• **Task brief**:
Write out the data below in full, unchanged, minus the images.

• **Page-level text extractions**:
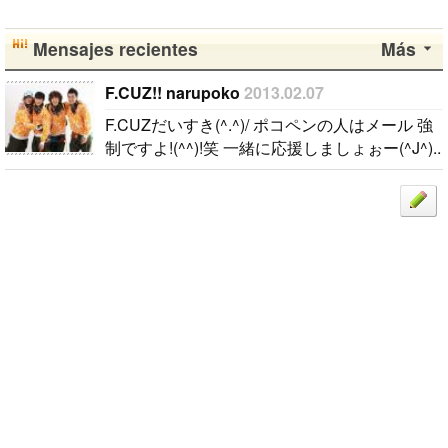
Mensajes recientes
Más
F.CUZ!! narupoko
2013.02.07
F.CUZだいすき(^.^)/ ポコペンの人はメール 強
制ですよ!(^^)!笑 一緒に応援しましょぉー(^J^)..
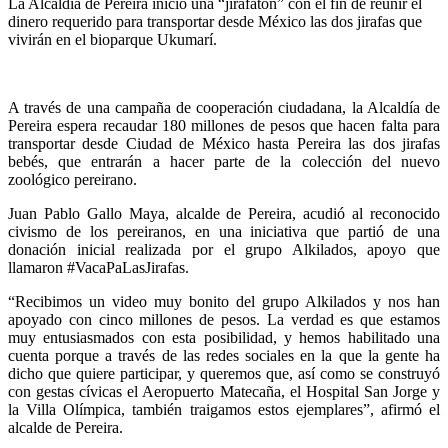
La Alcaldía de Pereira inició una “jirafatón” con el fin de reunir el
dinero requerido para transportar desde México las dos jirafas que
vivirán en el bioparque Ukumarí.
A través de una campaña de cooperación ciudadana, la Alcaldía de
Pereira espera recaudar 180 millones de pesos que hacen falta para
transportar desde Ciudad de México hasta Pereira las dos jirafas
bebés, que entrarán a hacer parte de la colección del nuevo
zoológico pereirano.
Juan Pablo Gallo Maya, alcalde de Pereira, acudió al reconocido
civismo de los pereiranos, en una iniciativa que partió de una
donación inicial realizada por el grupo Alkilados, apoyo que
llamaron #VacaPaLasJirafas.
“Recibimos un video muy bonito del grupo Alkilados y nos han
apoyado con cinco millones de pesos. La verdad es que estamos
muy entusiasmados con esta posibilidad, y hemos habilitado una
cuenta porque a través de las redes sociales en la que la gente ha
dicho que quiere participar, y queremos que, así como se construyó
con gestas cívicas el Aeropuerto Matecaña, el Hospital San Jorge y
la Villa Olímpica, también traigamos estos ejemplares”, afirmó el
alcalde de Pereira.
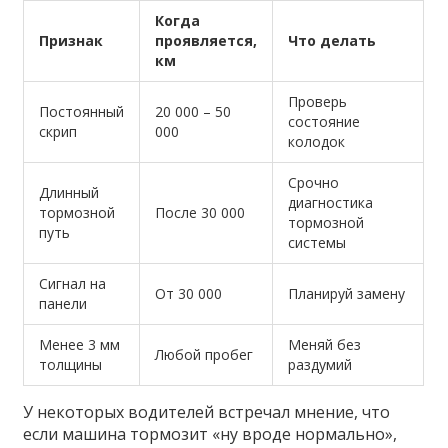
Когда
Признак
проявляется,
Что делать
км
Проверь
Постоянный
20 000 – 50
состояние
скрип
000
колодок
Срочно
Длинный
диагностика
тормозной
После 30 000
тормозной
путь
системы
Сигнал на
От 30 000
Планируй замену
панели
Менее 3 мм
Меняй без
Любой пробег
толщины
раздумий
У некоторых водителей встречал мнение, что
если машина тормозит «ну вроде нормально»,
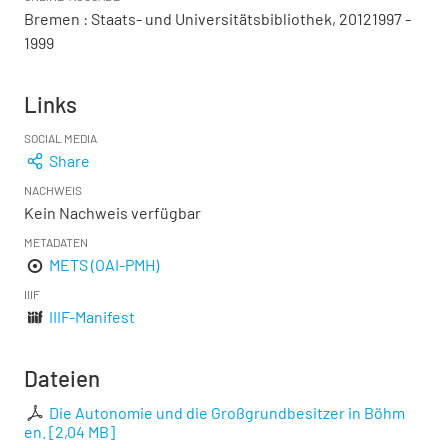
Bremen : Staats- und Universitätsbibliothek, 20121997 -
1999
Links
SOCIAL MEDIA
Share
NACHWEIS
Kein Nachweis verfügbar
METADATEN
METS (OAI-PMH)
IIIF
IIIF-Manifest
Dateien
Die Autonomie und die Großgrundbesitzer in Böhm
en.
[
2,04 MB
]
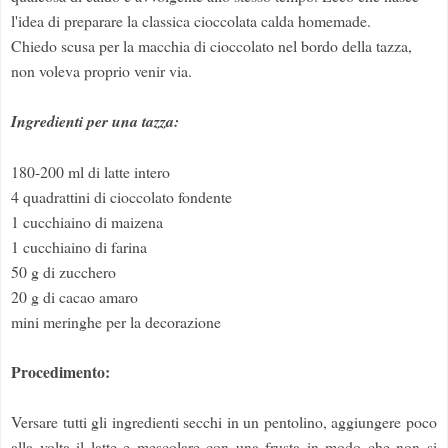
l'idea di preparare la classica cioccolata calda homemade.
Chiedo scusa per la macchia di cioccolato nel bordo della tazza,
non voleva proprio venir via.
Ingredienti per una tazza:
180-200 ml di latte intero
4 quadrattini di cioccolato fondente
1 cucchiaino di maizena
1 cucchiaino di farina
50 g di zucchero
20 g di cacao amaro
mini meringhe per la decorazione
Procedimento:
Versare tutti gli ingredienti secchi in un pentolino, aggiungere poco
alla volta il latte e mescolare con una frusta in modo che non si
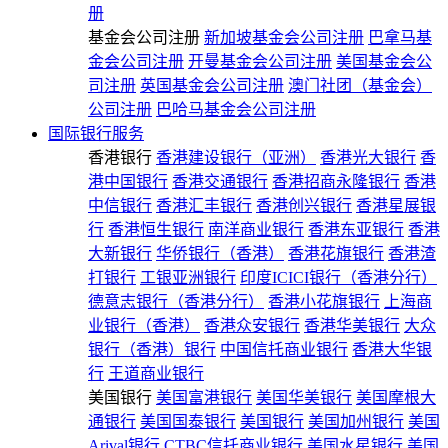
册
基金会公司注册
新加坡基金会公司注册
巴拿马基
金会公司注册
开曼基金会公司注册
美国基金会公
司注册
英国基金会公司注册
澳门社团（基金会）
公司注册
巴哈马基金会公司注册
国际银行服务
香港银行
香港建设银行（亚洲）
香港光大银行
香
港中国银行
香港交通银行
香港招商永隆银行
香港
中信银行
香港汇丰银行
香港创兴银行
香港星展银
行
香港恒生银行
南洋商业银行
香港东亚银行
香港
大新银行
华侨银行（香港）
香港花旗银行
香港渣
打银行
工银亚洲银行
印度ICICI银行（香港分行）
德意志银行（香港分行）
香港小花旗银行
上海商
业银行（香港）
香港众安银行
香港华美银行
大众
银行（香港）银行
中国信托商业银行
香港大华银
行
王道商业银行
美国银行
美国富港银行
美国华美银行
美国摩根大
通银行
美国国泰银行
美国银行
美国加州银行
美国
Arival银行
CTBC信托商业银行
美国水星银行
美国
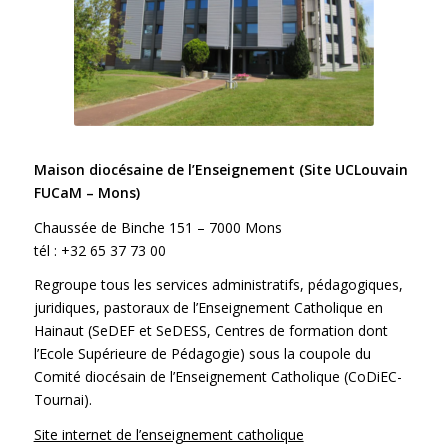
Maison diocésaine de l’Enseignement (Site UCLouvain
FUCaM – Mons)
Chaussée de Binche 151 – 7000 Mons
tél : +32 65 37 73 00
Regroupe tous les services administratifs, pédagogiques,
juridiques, pastoraux de l’Enseignement Catholique en
Hainaut (SeDEF et SeDESS, Centres de formation dont
l’Ecole Supérieure de Pédagogie) sous la coupole du
Comité diocésain de l’Enseignement Catholique (CoDiEC-
Tournai).
Site internet de l’enseignement catholique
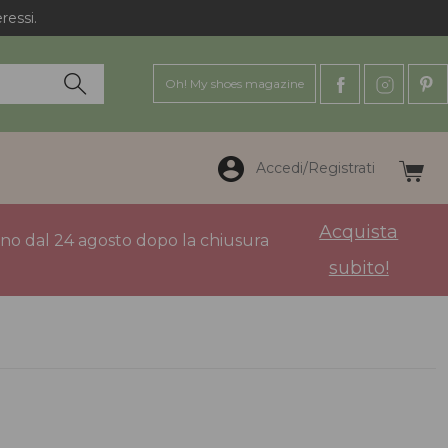
ressi.
Oh! My shoes magazine
Accedi/Registrati
Acquista
anno dal 24 agosto dopo la chiusura
subito!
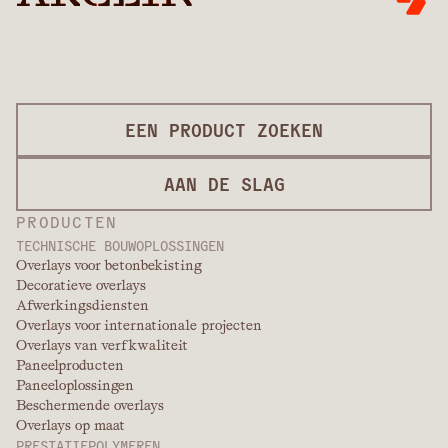
EEN PRODUCT ZOEKEN
AAN DE SLAG
PRODUCTEN
TECHNISCHE BOUWOPLOSSINGEN
Overlays voor betonbekisting
Decoratieve overlays
Afwerkingsdiensten
Overlays voor internationale projecten
Overlays van verfkwaliteit
Paneelproducten
Paneeloplossingen
Beschermende overlays
Overlays op maat
PRESTATIEPOLYMEREN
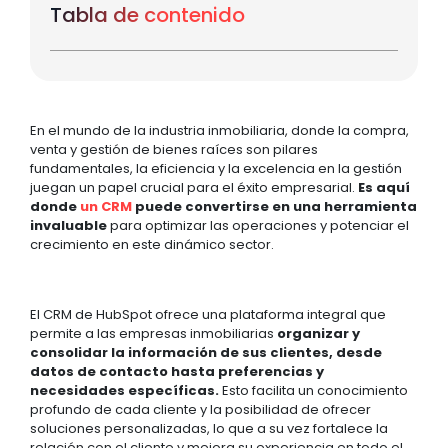
Tabla de contenido
En el mundo de la industria inmobiliaria, donde la compra,
venta y gestión de bienes raíces son pilares
fundamentales, la eficiencia y la excelencia en la gestión
juegan un papel crucial para el éxito empresarial.
Es aquí
donde
un CRM
puede convertirse en una herramienta
invaluable
para optimizar las operaciones y potenciar el
crecimiento en este dinámico sector.
El CRM de HubSpot ofrece una plataforma integral que
permite a las empresas inmobiliarias
organizar y
consolidar la información de sus clientes, desde
datos de contacto hasta preferencias y
necesidades específicas.
Esto facilita un conocimiento
profundo de cada cliente y la posibilidad de ofrecer
soluciones personalizadas, lo que a su vez fortalece la
relación con el cliente y mejora su experiencia en todo el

• **Answer to this problem**:
Mensajes recientes
Más
F.CUZ!! narupoko
2013.02.07
F.CUZだいすき(^.^)/ ポコペンの人はメール 強
制ですよ!(^^)!笑 一緒に応援しましょぉー(^J^)..
La Alcaldía de Pereira inició una “jirafatón” con el fin de reunir el
dinero requerido para transportar desde México las dos jirafas que
vivirán en el bioparque Ukumarí.
A través de una campaña de cooperación ciudadana, la Alcaldía de
Pereira espera recaudar 180 millones de pesos que hacen falta para
transportar desde Ciudad de México hasta Pereira las dos jirafas
bebés, que entrarán a hacer parte de la colección del nuevo
zoológico pereirano.
Juan Pablo Gallo Maya, alcalde de Pereira, acudió al reconocido
civismo de los pereiranos, en una iniciativa que partió de una
donación inicial realizada por el grupo Alkilados, apoyo que
llamaron #VacaPaLasJirafas.
“Recibimos un video muy bonito del grupo Alkilados y nos han
apoyado con cinco millones de pesos. La verdad es que estamos
muy entusiasmados con esta posibilidad, y hemos habilitado una
cuenta porque a través de las redes sociales en la que la gente ha
dicho que quiere participar, y queremos que, así como se construyó
con gestas cívicas el Aeropuerto Matecaña, el Hospital San Jorge y
la Villa Olímpica, también traigamos estos ejemplares”, afirmó el
alcalde de Pereira.
Когда
Признак
проявляется,
Что делать
км
Проверь
Постоянный
20 000 – 50
состояние
скрип
000
колодок
Срочно
Длинный
диагностика
тормозной
После 30 000
тормозной
путь
системы
Сигнал на
От 30 000
Планируй замену
панели
Менее 3 мм
Меняй без
Любой пробег
толщины
раздумий
У некоторых водителей встречал мнение, что
если машина тормозит «ну вроде нормально»,
Bremen : Staats- und Universitätsbibliothek, 20121997 -
1999
Links
SOCIAL MEDIA
Share
NACHWEIS
Kein Nachweis verfügbar
METADATEN
METS (OAI-PMH)
IIIF
IIIF-Manifest
Dateien
Die Autonomie und die Großgrundbesitzer in Böhm
en.
[
2,04 MB
]
l'idea di preparare la classica cioccolata calda homemade.
Chiedo scusa per la macchia di cioccolato nel bordo della tazza,
non voleva proprio venir via.
Ingredienti per una tazza:
180-200 ml di latte intero
4 quadrattini di cioccolato fondente
1 cucchiaino di maizena
1 cucchiaino di farina
50 g di zucchero
20 g di cacao amaro
mini meringhe per la decorazione
Procedimento:
Versare tutti gli ingredienti secchi in un pentolino, aggiungere poco
alla volta il latte e mescolare con una frusta in modo che non si
册
基金会公司注册
新加坡基金会公司注册
巴拿马基
金会公司注册
开曼基金会公司注册
美国基金会公
司注册
英国基金会公司注册
澳门社团（基金会）
公司注册
巴哈马基金会公司注册
国际银行服务
香港银行
香港建设银行（亚洲）
香港光大银行
香
港中国银行
香港交通银行
香港招商永隆银行
香港
中信银行
香港汇丰银行
香港创兴银行
香港星展银
行
香港恒生银行
南洋商业银行
香港东亚银行
香港
大新银行
华侨银行（香港）
香港花旗银行
香港渣
打银行
工银亚洲银行
印度ICICI银行（香港分行）
德意志银行（香港分行）
香港小花旗银行
上海商
业银行（香港）
香港众安银行
香港华美银行
大众
银行（香港）银行
中国信托商业银行
香港大华银
行
王道商业银行
美国银行
美国富港银行
美国华美银行
美国摩根大
通银行
美国国泰银行
美国银行
美国加州银行
美国
Arival银行
CTBC信托商业银行
美国水星银行
美国
Maison diocésaine de l’Enseignement (Site UCLouvain
FUCaM – Mons)
Chaussée de Binche 151 – 7000 Mons
tél : +32 65 37 73 00
Regroupe tous les services administratifs, pédagogiques,
juridiques, pastoraux de l’Enseignement Catholique en
Hainaut (SeDEF et SeDESS, Centres de formation dont
l’Ecole Supérieure de Pédagogie) sous la coupole du
Comité diocésain de l’Enseignement Catholique (CoDiEC-
Tournai).
Site internet de l’enseignement catholique
ressi.
Oh! My shoes magazine
Accedi/Registrati
Acquista
anno dal 24 agosto dopo la chiusura
subito!
EEN PRODUCT ZOEKEN
AAN DE SLAG
PRODUCTEN
TECHNISCHE BOUWOPLOSSINGEN
Overlays voor betonbekisting
Decoratieve overlays
Afwerkingsdiensten
Overlays voor internationale projecten
Overlays van verfkwaliteit
Paneelproducten
Paneeloplossingen
Beschermende overlays
Overlays op maat
PRESTATIEPOLYMEREN
Tabla de contenido
En el mundo de la industria inmobiliaria, donde la compra,
venta y gestión de bienes raíces son pilares
fundamentales, la eficiencia y la excelencia en la gestión
juegan un papel crucial para el éxito empresarial.
Es aquí
donde
un CRM
puede convertirse en una herramienta
invaluable
para optimizar las operaciones y potenciar el
crecimiento en este dinámico sector.
El CRM de HubSpot ofrece una plataforma integral que
permite a las empresas inmobiliarias
organizar y
consolidar la información de sus clientes, desde
datos de contacto hasta preferencias y
necesidades específicas.
Esto facilita un conocimiento
profundo de cada cliente y la posibilidad de ofrecer
soluciones personalizadas, lo que a su vez fortalece la
relación con el cliente y mejora su experiencia en todo el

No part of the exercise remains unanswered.